Marguerite était dans sa chambre, tenant une sorte de lever familier avec plusieurs dames ayant auprès d'elle sa favorite, mademoiselle de Tournon, et causant avec mademoiselle d'Heilly, sur laquelle s'exerçait plutôt sa curiosité que son intérêt, depuis qu'elle la savait l'objet de projets énigmatiques de la part de la régente.
Elle salua le premier ministre avec la même grâce qu'il lui avait vue la dernière fois et lui tendit d'elle-même sa main, qu'il lui fut impossible de ne pas baiser.
Il essaya de surprendre sa pensée intime, en dardant sur elle un de ses regards singuliers qu'il tenait de la race des serpents, mais sa prunelle verte n'avait pas la puissance de fasciner les grands yeux noirs de la sœur du roi. Ce ne sont que les êtres faibles et inférieurs qui se laissent dominer par ce magnétisme des reptiles.
Il chercha à lire sur la physionomie de mademoiselle de Tournon, mais la belle et rusée Hélène affectait de s'entretenir à voix basse avec mademoiselle d'Heilly d'historiettes de jeunes filles, qui semblaient les occuper et les amuser beaucoup l'une et l'autre.
Antoine Duprat comprit qu'il s'était fourvoyé au milieu d'adversaires qui ignoraient le redoublement de sa haine, ou qui, pour s'en cacher si parfaitement, étaient plus fortes qu'il ne l'avait présumé. Cette incertitude et cette crainte lui causèrent un malaise qui se refléta sur ses traits.
La princesse lui ayant donné un siège non loin d'elle, n'hésita pas à l'attaquer sur ce point.
– Sur Dieu, lui dit-elle, je n'ose, messire, m'enquérir de vos nouvelles; à voir votre air de souffrance, je crains qu'elles ne soient mauvaises.
Il essaya d'opérer une diversion, et comme il était venu dans un méchant dessein, il commença par le sujet qui devait être le plus contristant pour la princesse:
– Mauvaises, en effet, Altesse, si ce n'est pour moi-même, du moins pour quelqu'un qui nous est si cher que nous ressentons ses adversités à l'égal des nôtres.
Marguerite, en se décidant à le recevoir, s'était préparée à entendre tout ce qui lui serait pénible: elle ne lui donna donc pas le plaisir de se montrer alarmée.

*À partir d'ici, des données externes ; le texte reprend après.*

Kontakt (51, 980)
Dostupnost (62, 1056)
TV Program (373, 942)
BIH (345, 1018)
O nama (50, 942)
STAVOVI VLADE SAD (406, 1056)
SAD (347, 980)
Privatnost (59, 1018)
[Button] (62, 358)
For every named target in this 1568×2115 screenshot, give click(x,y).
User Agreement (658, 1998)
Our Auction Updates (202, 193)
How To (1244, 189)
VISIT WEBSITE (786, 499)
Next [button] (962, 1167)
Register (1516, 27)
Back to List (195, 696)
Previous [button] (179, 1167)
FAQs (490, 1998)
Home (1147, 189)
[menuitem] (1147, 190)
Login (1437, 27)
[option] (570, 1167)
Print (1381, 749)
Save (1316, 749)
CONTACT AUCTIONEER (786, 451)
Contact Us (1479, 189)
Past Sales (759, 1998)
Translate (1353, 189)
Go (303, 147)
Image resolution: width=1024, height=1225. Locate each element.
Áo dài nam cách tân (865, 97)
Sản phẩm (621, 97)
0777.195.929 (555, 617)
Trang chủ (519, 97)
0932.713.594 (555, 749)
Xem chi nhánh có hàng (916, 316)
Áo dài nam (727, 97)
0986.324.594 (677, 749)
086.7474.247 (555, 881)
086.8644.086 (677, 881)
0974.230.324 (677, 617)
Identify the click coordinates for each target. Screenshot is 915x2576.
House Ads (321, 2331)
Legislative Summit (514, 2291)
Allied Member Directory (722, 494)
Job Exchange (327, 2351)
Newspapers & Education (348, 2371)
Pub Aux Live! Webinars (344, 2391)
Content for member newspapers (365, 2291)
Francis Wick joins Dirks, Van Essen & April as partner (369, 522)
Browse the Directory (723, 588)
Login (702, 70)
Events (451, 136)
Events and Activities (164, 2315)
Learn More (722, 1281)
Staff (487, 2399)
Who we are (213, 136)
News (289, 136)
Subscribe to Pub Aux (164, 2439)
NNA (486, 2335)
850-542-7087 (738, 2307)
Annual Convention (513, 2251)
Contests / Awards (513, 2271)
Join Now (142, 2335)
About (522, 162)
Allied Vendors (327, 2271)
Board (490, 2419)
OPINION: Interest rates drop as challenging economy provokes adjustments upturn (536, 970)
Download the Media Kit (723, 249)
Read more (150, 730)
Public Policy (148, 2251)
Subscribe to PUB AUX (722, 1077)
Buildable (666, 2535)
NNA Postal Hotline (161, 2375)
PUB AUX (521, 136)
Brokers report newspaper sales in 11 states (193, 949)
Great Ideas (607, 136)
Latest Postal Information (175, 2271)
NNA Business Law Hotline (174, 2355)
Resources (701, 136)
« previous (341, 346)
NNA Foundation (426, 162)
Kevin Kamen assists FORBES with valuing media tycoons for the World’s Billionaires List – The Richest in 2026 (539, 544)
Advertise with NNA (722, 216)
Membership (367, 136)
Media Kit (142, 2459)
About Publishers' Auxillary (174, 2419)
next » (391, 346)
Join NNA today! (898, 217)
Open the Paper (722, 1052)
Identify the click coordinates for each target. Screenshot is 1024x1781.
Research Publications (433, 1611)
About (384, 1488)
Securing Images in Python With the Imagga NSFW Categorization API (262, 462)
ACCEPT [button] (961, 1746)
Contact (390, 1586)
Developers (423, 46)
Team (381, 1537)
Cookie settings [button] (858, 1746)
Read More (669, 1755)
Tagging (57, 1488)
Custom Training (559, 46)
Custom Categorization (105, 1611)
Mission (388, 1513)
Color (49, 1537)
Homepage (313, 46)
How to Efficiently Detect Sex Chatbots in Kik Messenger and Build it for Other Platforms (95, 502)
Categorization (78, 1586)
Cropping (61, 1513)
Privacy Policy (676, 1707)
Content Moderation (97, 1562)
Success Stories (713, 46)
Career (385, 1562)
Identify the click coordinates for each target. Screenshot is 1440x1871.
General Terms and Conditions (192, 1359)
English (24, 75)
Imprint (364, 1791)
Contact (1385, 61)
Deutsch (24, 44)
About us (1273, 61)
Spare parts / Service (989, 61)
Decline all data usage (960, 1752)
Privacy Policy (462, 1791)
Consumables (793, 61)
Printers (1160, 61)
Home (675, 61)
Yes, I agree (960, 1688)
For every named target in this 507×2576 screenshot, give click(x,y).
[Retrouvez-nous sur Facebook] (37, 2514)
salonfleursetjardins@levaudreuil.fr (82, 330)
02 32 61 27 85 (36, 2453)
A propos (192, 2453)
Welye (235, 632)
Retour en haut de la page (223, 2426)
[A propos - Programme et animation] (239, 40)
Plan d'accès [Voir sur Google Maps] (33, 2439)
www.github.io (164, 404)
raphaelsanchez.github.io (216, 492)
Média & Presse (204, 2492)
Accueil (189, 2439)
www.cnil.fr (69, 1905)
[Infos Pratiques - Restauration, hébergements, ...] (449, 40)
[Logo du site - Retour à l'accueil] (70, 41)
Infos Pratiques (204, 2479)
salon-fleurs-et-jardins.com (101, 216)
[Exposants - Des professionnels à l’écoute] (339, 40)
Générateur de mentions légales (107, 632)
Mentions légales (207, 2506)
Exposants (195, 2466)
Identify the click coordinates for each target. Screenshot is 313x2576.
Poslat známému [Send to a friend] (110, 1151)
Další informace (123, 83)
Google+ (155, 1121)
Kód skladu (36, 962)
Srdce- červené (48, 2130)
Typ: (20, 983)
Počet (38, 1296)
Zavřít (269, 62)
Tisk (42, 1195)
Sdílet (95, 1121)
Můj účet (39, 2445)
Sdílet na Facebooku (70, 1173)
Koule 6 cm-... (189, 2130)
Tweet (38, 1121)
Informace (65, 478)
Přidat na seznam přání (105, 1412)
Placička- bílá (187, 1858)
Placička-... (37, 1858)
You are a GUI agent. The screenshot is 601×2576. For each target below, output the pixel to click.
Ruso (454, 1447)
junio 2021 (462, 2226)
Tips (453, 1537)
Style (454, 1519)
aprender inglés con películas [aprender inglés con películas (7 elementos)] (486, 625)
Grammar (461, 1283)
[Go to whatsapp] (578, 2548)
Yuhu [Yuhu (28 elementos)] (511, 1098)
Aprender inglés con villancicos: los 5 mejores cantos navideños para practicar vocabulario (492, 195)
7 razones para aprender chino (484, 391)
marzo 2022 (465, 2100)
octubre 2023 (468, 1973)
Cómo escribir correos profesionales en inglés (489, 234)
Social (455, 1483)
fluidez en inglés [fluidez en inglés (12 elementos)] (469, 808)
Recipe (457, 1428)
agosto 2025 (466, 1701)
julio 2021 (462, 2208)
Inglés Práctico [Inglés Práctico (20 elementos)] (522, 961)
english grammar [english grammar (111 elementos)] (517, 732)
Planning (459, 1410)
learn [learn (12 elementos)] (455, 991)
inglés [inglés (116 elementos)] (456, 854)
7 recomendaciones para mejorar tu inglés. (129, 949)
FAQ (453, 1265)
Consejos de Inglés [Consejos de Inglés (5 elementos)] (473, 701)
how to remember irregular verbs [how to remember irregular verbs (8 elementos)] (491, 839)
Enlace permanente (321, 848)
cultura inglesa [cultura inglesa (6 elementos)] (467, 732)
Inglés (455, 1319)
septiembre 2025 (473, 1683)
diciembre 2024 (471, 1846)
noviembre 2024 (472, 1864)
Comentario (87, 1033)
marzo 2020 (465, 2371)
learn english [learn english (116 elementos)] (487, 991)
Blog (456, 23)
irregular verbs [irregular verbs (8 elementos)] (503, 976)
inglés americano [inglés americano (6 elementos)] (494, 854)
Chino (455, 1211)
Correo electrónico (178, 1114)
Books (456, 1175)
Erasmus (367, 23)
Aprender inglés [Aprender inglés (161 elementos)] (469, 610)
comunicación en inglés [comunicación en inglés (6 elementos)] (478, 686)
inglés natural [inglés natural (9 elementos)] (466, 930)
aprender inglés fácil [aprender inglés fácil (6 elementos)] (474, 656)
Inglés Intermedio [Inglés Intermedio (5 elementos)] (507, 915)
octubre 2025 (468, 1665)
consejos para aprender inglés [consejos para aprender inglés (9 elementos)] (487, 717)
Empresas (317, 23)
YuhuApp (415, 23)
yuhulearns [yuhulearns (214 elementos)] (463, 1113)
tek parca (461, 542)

– Je ne connais, répondit-elle, qu'une personne dont le sort me touche à ce degré, c'est mon honoré et royal frère.
– C'est aussi de Sa Majesté que je veux parler.
– Eh bien, quelles nouvelles des négociations?
– Le messager arrivé aujourd'hui n'en apporte que de fâcheuses. Il est à craindre que la régence ne se prolonge encore longtemps…
– Avec votre pouvoir… insinua la princesse, sous une pointe d'ironie si imperceptible qu'il n'y avait pas moyen de s'en blesser ni de la relever.
D'autant mieux qu'elle ajouta aussi vite, en façon de correctif:
– N'était le délaissement, l'exil forcé du roi, personne ne le regretterait d'ailleurs, messire.
– Notre Altesse me flatte, fit le chancelier avec un sourire contraint; et, comme vous le dites, madame, ce délaissement, cet exil deviennent intolérables, depuis surtout que l'illustre prisonnier n'en prévoit plus le terme.
Là-dessus, le chancelier insistant sur les détails propres à faire regarder le retour du roi comme improbable et impossible avant longtemps, expliqua, ce qui était vrai, que, contrairement à son espoir, en se faisant conduire à Madrid où il comptait s'expliquer avec l'empereur, François Ier n'avait pu encore obtenir une seule entrevue de son politique vainqueur.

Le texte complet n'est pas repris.